I have lodged my 457 Visa at the 24th of September (Outside Australia), it´s still beeing processed (Of course, I know it can take up to 8 weeks or even longer!). In the near past,the processing time was 4 weeks, therefore I already booked my flights to Australia. The flight will be 3rd of December. 

Now the big question is, if the visa isn´t approved at this specific date, will it be possible to get a tourist visa for traveling?

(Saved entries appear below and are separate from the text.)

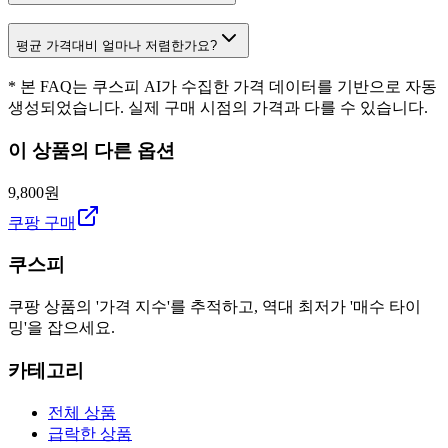
평균 가격대비 얼마나 저렴한가요?
* 본 FAQ는 쿠스피 AI가 수집한 가격 데이터를 기반으로 자동
생성되었습니다. 실제 구매 시점의 가격과 다를 수 있습니다.
이 상품의 다른 옵션
9,800원
쿠팡 구매
쿠스피
쿠팡 상품의 '가격 지수'를 추적하고, 역대 최저가 '매수 타이
밍'을 잡으세요.
카테고리
전체 상품
급락한 상품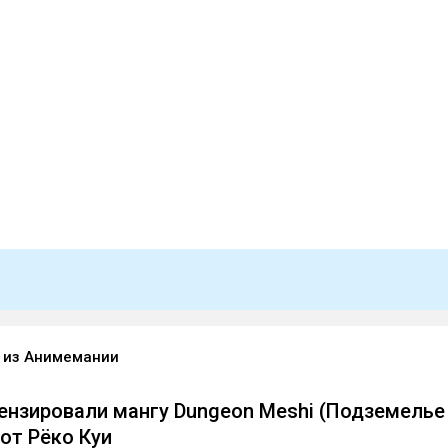
o из Анимемании
цензировали мангу Dungeon Meshi (Подземелье
 от Рёко Куи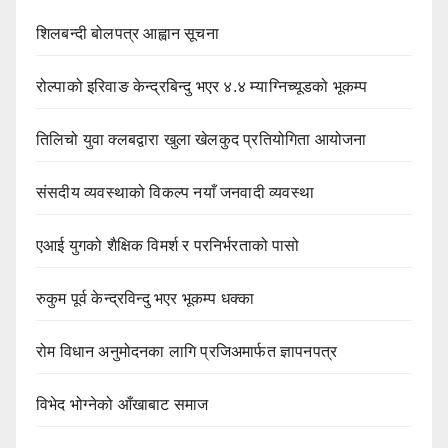
शिलबन्दी बोलपत्र आह्वान सूचना
रोल्पाको इरिवाङ केन्द्रबिन्दु भएर ४.४ म्याग्निच्यूडको भूकम्प
तिलिचो युवा क्लबद्वारा खुला खेलकुद प्रतियोगिता आयोजना
संसदीय व्यवस्थाको विकल्प नयाँ जनवादी व्यवस्था
एआई युगको शैक्षिक विमर्श र परनिर्भरताको पासो
रुकुम पूर्व केन्द्रविन्दु भएर भूकम्प धक्का
रोम विधान अनुमोदनका लागि प्रजिअमार्फत ज्ञापनपत्र
विभेद भोग्नेको आँखाबाट समाज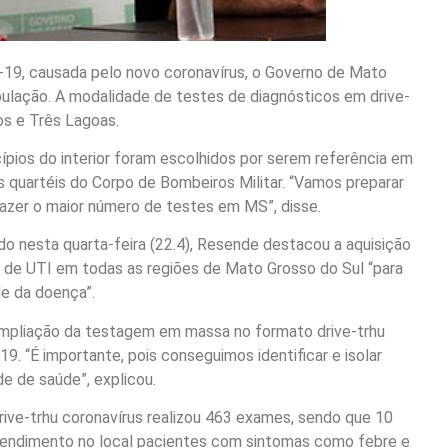
-19, causada pelo novo coronavírus, o Governo de Mato
ulação. A modalidade de testes de diagnósticos em drive-
os e Três Lagoas.
ípios do interior foram escolhidos por serem referência em
s quartéis do Corpo de Bombeiros Militar. “Vamos preparar
azer o maior número de testes em MS”, disse.
o nesta quarta-feira (22.4), Resende destacou a aquisição
s de UTI em todas as regiões de Mato Grosso do Sul “para
le da doença”.
 ampliação da testagem em massa no formato drive-trhu
19. “É importante, pois conseguimos identificar e isolar
e de saúde”, explicou.
rive-trhu coronavírus realizou 463 exames, sendo que 10
tendimento no local pacientes com sintomas como febre e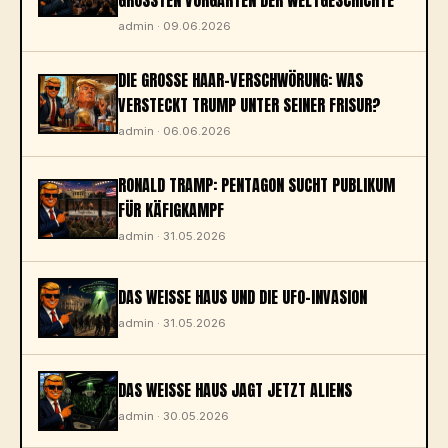
RÖSSTEN VORGARTEN DER WELTGESCHICHTE
admin · 09.06.2026
DIE GROSSE HAAR-VERSCHWÖRUNG: WAS V
ERSTECKT TRUMP UNTER SEINER FRISUR?
admin · 06.06.2026
RONALD TRAMP: PENTAGON SUCHT PUBLIKUM
FÜR KÄFIGKAMPF
admin · 31.05.2026
DAS WEISSE HAUS UND DIE UFO-INVASION
admin · 31.05.2026
DAS WEISSE HAUS JAGT JETZT ALIENS
admin · 30.05.2026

Start date for my new job is at the beginning of January. 

If so, do I have to leave and reenter the country once the 457 visa is approved to officially get it?

Thanks for your support and help!

Daniel


----------



## Maggie-May24 (Jul 24, 2011)

I'm not aware of any reason you can't come to Australia on a tourist visa while waiting for the decision for your 457. However, it's possible Immigration will pay close attention to your tourist application if they feel there's a possibility that you'll start working before your 457 visa and that's something you absolutely can't do or you risk having them revoke any visas and banning you for 3 years.

I know the immigration website says not to book flights, sell your house, etc. before the decision is made, but I think that's to protect people from making expensive and life-changing decisions before knowing whether they are approved for their visa.


----------



## CCMS (Oct 10, 2013)

You could be granted a tourist visa if you meet the "genuine visitor" requirements, (for example holidays), while you wait for the visa grant. The 457 can be granted while you are in Australia.

Keep in mind that a visa ceases to be in effect when another one comes into effect, so you want to make sure that you don't unintentionally apply for a tourist visa after the 457 has been granted .


----------



## kalle (Nov 26, 2013)

Daniel,

I'm in the exact same situation as you are.
Could you please keep us updated, in particular if you're traveling to Australia on a tourist visa? Would be really helpful for others!

Thanks!


----------